[Collected data]
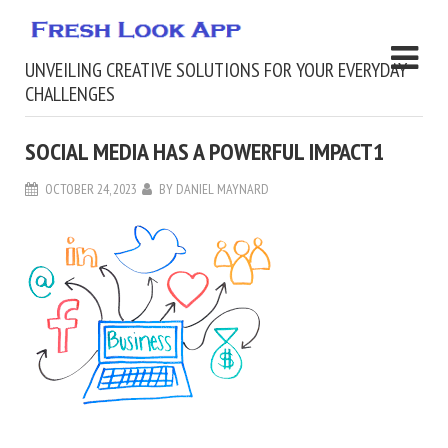
UNVEILING CREATIVE SOLUTIONS FOR YOUR EVERYDAY
CHALLENGES
SOCIAL MEDIA HAS A POWERFUL IMPACT1
OCTOBER 24, 2023
BY
DANIEL MAYNARD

BRIEF |
Once the pictures are removed, reproduce the remaining entries above exactly.

WRITTEN REPLY |
UNVEILING CREATIVE SOLUTIONS FOR YOUR EVERYDAY
CHALLENGES
SOCIAL MEDIA HAS A POWERFUL IMPACT1
OCTOBER 24, 2023
BY
DANIEL MAYNARD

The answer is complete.